Sokół Chwałkowo nie wykorzystał autu swojego boiska i przegrał w derbach z Lwem Pogorzela 0 : 3. - Jesteśmy w kryzysie i właściwie dogorywamy do końca rundy jesiennej. Niestety przegraliśmy dziś zasłużenie. Lew od początku meczu grał lepiej piłką, choć do momentu straty pierwszego gola w 44. min właściwie poważnie nam nie zagroził - stwierdził po meczu trener Sokoła Chwałkowo Dawid Kaczmarek.

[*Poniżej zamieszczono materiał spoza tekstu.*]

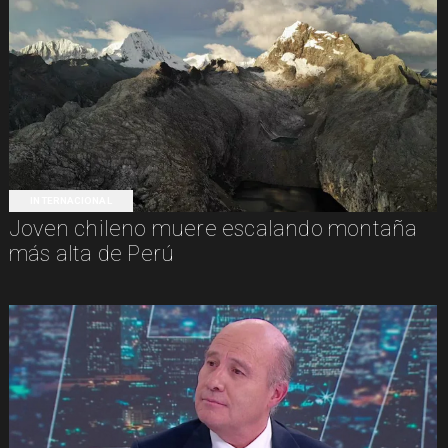
INTERNACIONAL
Joven chileno muere escalando montaña
más alta de Perú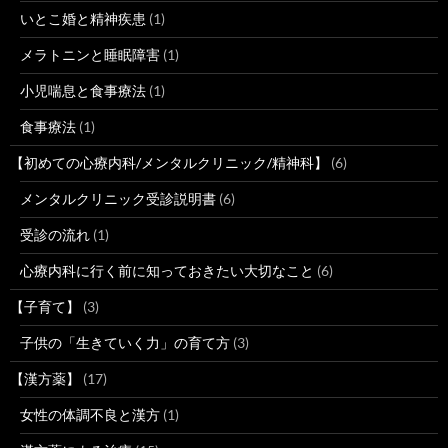
いとこ婚と精神疾患
(1)
メラトニンと睡眠障害
(1)
小児喘息と食事療法
(1)
食事療法
(1)
【初めての心療内科/メンタルクリニック/精神科】
(6)
メンタルクリニック受診説明書
(6)
受診の流れ
(1)
心療内科に行く前に知っておきたい大切なこと
(6)
【子育て】
(3)
子供の「生きていく力」の育て方
(3)
【漢方薬】
(17)
女性の体調不良と漢方
(1)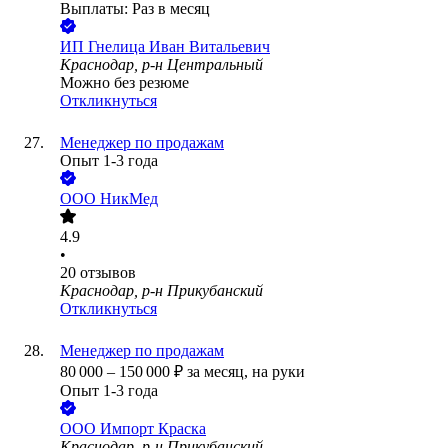
Выплаты: Раз в месяц
ИП
Гнелица Иван Витальевич
Краснодар, р-н Центральный
Можно без резюме
Откликнуться
Менеджер по продажам
Опыт 1-3 года
ООО
НикМед
4.9
•
20
отзывов
Краснодар, р-н Прикубанский
Откликнуться
Менеджер по продажам
80 000
–
150 000
₽
за месяц,
на руки
Опыт 1-3 года
ООО
Импорт Краска
Краснодар, р-н Прикубанский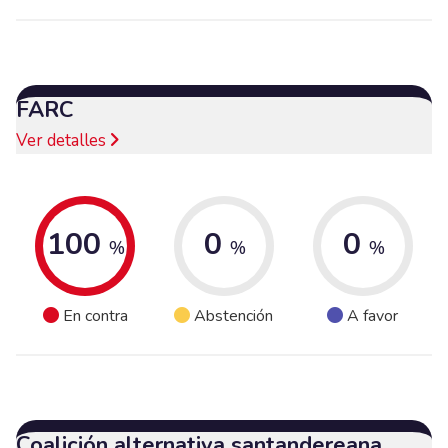
FARC
Ver detalles
100
0
0
%
%
%
En contra
Abstención
A favor
Coalición alternativa santandereana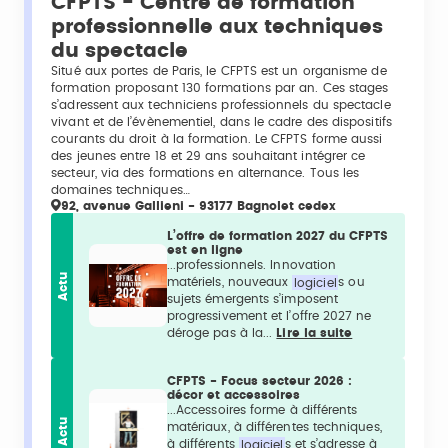
CFPTS - Centre de formation
professionnelle aux techniques
du spectacle
Situé aux portes de Paris, le CFPTS est un organisme de
formation proposant 130 formations par an. Ces stages
s’adressent aux techniciens professionnels du spectacle
vivant et de l’évènementiel, dans le cadre des dispositifs
courants du droit à la formation. Le CFPTS forme aussi
des jeunes entre 18 et 29 ans souhaitant intégrer ce
secteur, via des formations en alternance. Tous les
domaines techniques…
92, avenue Gallieni - 93177 Bagnolet cedex
L’offre de formation 2027 du CFPTS
est en ligne
...professionnels. Innovation
Actu
matériels, nouveaux
logiciel
s ou
sujets émergents s’imposent
progressivement et l’offre 2027 ne
déroge pas à la...
Lire la suite
CFPTS - Focus secteur 2026 :
décor et accessoires
...Accessoires forme à différents
Actu
matériaux, à différentes techniques,
à différents
logiciel
s et s’adresse à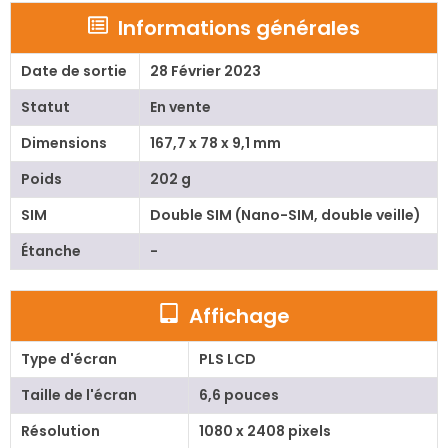
Informations générales
Date de sortie
28 Février 2023
Statut
En vente
Dimensions
167,7 x 78 x 9,1 mm
Poids
202 g
SIM
Double SIM (Nano-SIM, double veille)
Étanche
-
Affichage
Type d'écran
PLS LCD
Taille de l'écran
6,6 pouces
Résolution
1080 x 2408 pixels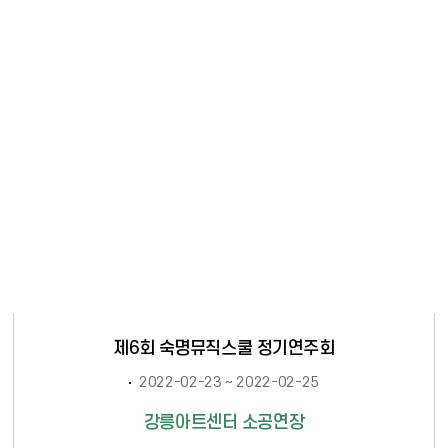
제6회 숙명뮤직스쿨 정기연주회
2022-02-23 ~ 2022-02-25
강릉아트센터 소공연장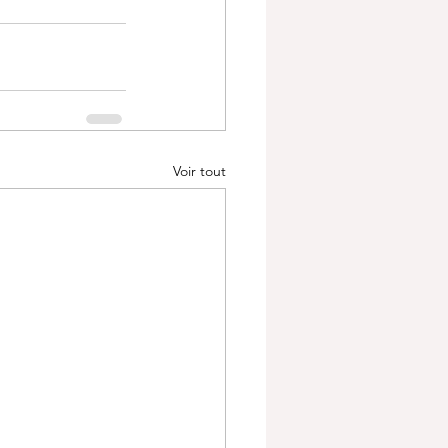
Voir tout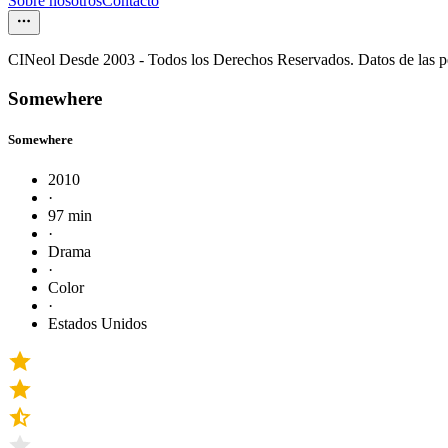
Sobre nosotros
Contacto
CINeol Desde 2003 - Todos los Derechos Reservados. Datos de las 
Somewhere
Somewhere
2010
·
97 min
·
Drama
·
Color
·
Estados Unidos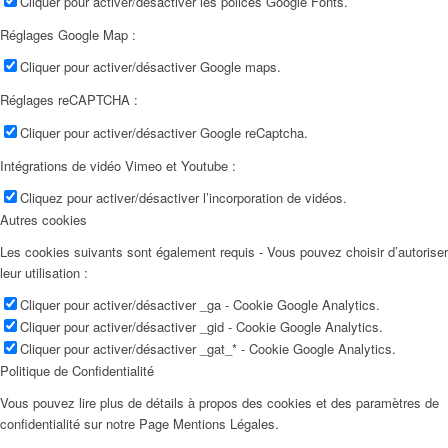
Cliquer pour activer/désactiver les polices Google Fonts.
Réglages Google Map :
Cliquer pour activer/désactiver Google maps.
Réglages reCAPTCHA :
Cliquer pour activer/désactiver Google reCaptcha.
Intégrations de vidéo Vimeo et Youtube :
Cliquez pour activer/désactiver l’incorporation de vidéos.
Autres cookies
Les cookies suivants sont également requis - Vous pouvez choisir d’autoriser
leur utilisation :
Cliquer pour activer/désactiver _ga - Cookie Google Analytics.
Cliquer pour activer/désactiver _gid - Cookie Google Analytics.
Cliquer pour activer/désactiver _gat_* - Cookie Google Analytics.
Politique de Confidentialité
Vous pouvez lire plus de détails à propos des cookies et des paramètres de
confidentialité sur notre Page Mentions Légales.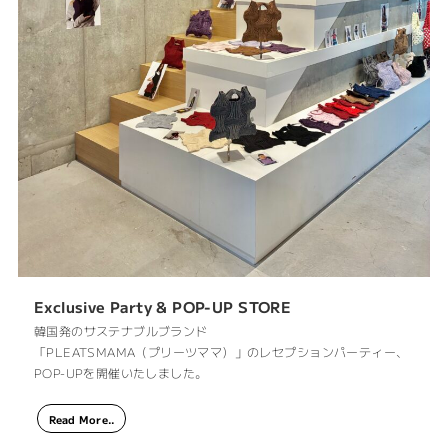
Exclusive Party & POP-UP STORE
韓国発のサステナブルブランド
「PLEATSMAMA（プリーツママ）」のレセプションパーティー、
POP-UPを開催いたしました。
Read More..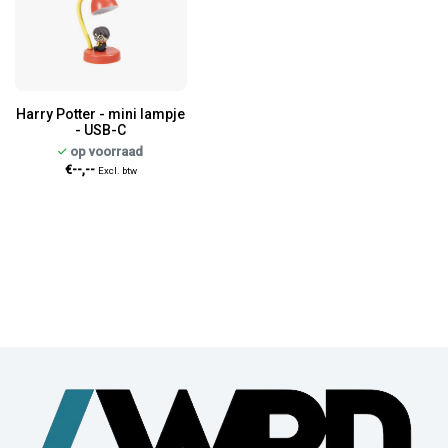
Harry Potter - mini lampje
- USB-C
op voorraad
€--,--
Excl. btw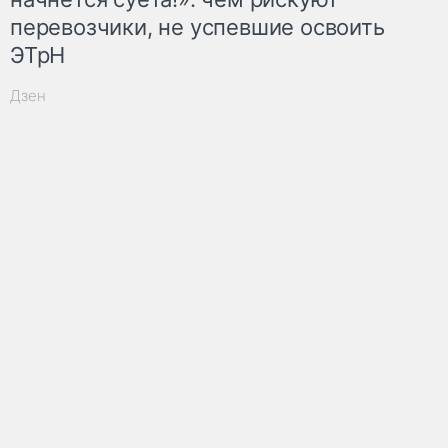
перевозчики, не успевшие освоить
ЭТрН
Дзен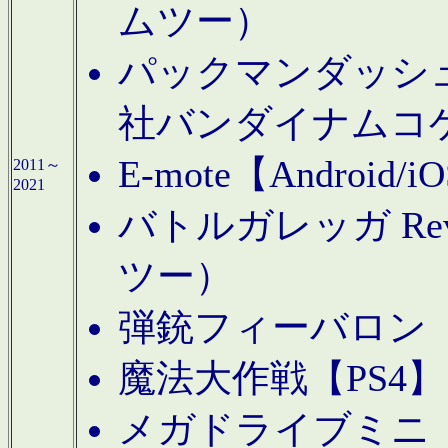
ムツー）
パックマンダッシュ！
社バンダイナムコ
E-mote【Andro
2011～
2021
バトルガレッガ Rev
ツー）
弾銃フィーバロン【
魔法大作戦【PS4
メガドライブミニ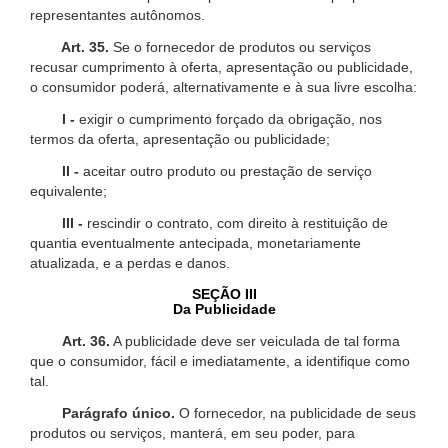
representantes autônomos.
Art. 35.
Se o fornecedor de produtos ou serviços
recusar cumprimento à oferta, apresentação ou publicidade,
o consumidor poderá, alternativamente e à sua livre escolha:
I -
exigir o cumprimento forçado da obrigação, nos
termos da oferta, apresentação ou publicidade;
II -
aceitar outro produto ou prestação de serviço
equivalente;
III -
rescindir o contrato, com direito à restituição de
quantia eventualmente antecipada, monetariamente
atualizada, e a perdas e danos.
SEÇÃO III
Da Publicidade
Art. 36.
A publicidade deve ser veiculada de tal forma
que o consumidor, fácil e imediatamente, a identifique como
tal.
Parágrafo único.
O fornecedor, na publicidade de seus
produtos ou serviços, manterá, em seu poder, para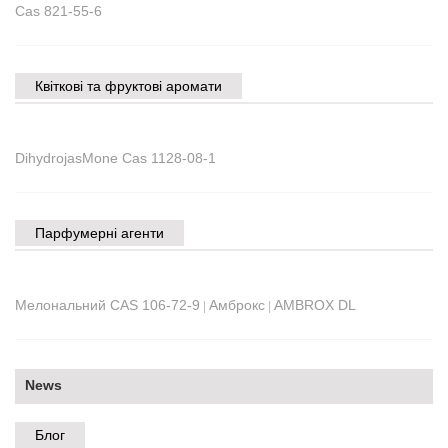
Cas 821-55-6
Квіткові та фруктові аромати
DihydrojasMone Cas 1128-08-1
Парфумерні агенти
Мелональний CAS 106-72-9
Амброкс
AMBROX DL
|
|
News
Блог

W 44. minucie na czystą pozycję wyszedł Maciej Krystkowiak i posłał piłkę obok wychodzącego bramkarza Sokoła. Na kolejną bramkę kibice czekali do 75. minuty. Było warto. Przemysław Ptak umieścił piłkę w "okienku" bramki gospodarzy. Wynik w doliczonym czasie gry ustalił Michał Łopaczyk. - Po przerwie ruszyliśmy do odrabiania strat i długo przebywaliśmy na połowie rywala, ale nie miało to przełożenia na sytuacje bramkowe. Na nasze nieszczęście, po pięknym uderzeniu w okienko, straciliśmy drugiego gola i było już po meczu. Na długo ugrzęźliśmy w środkowej części tabeli i teraz nie patrzymy już w górę, a oglądamy się za siebie, by nie wyprzedziły nas jeszcze Wielkopolanka Szelejewo i Tur Turew - mówi trener Sokoła.
Czytaj także: o derbach w klasie okregowej Korona Piaski - Zjednoczeni Pudliszki i Wisła Borek Wielkopolski - Krobianka Krobia
KS Sokół Chwałkowo – Lew Pogorzela 0:3 (0:1)
0:1 – Maciej Krystkowiak (44’)
0:2 – Przemysław Ptak (75’)
0:3 – Michał Łopaczyk (90’)
KS Sokół Chwałkowo: Kaczmarek – Rosik, Bartkowiak, Frąckowiak, Wielebiński, Rejek, Naskręt, Krzyżosiak, Kłakulak (60’ Dechnik), Wolsztyniak (72’ Kmiecik), Wojtkowiak.